/---
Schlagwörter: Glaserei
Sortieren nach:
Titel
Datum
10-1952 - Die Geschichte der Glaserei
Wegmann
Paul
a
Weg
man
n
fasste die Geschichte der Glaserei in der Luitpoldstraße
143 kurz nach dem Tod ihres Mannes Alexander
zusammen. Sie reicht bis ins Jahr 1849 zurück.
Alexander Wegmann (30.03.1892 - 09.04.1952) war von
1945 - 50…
\---
## How to complete this task
Whenever "Geschichte" occurs in a line above, copy that line.

## Your solution
10-1952 - Die Geschichte der Glaserei
fasste die Geschichte der Glaserei in der Luitpoldstraße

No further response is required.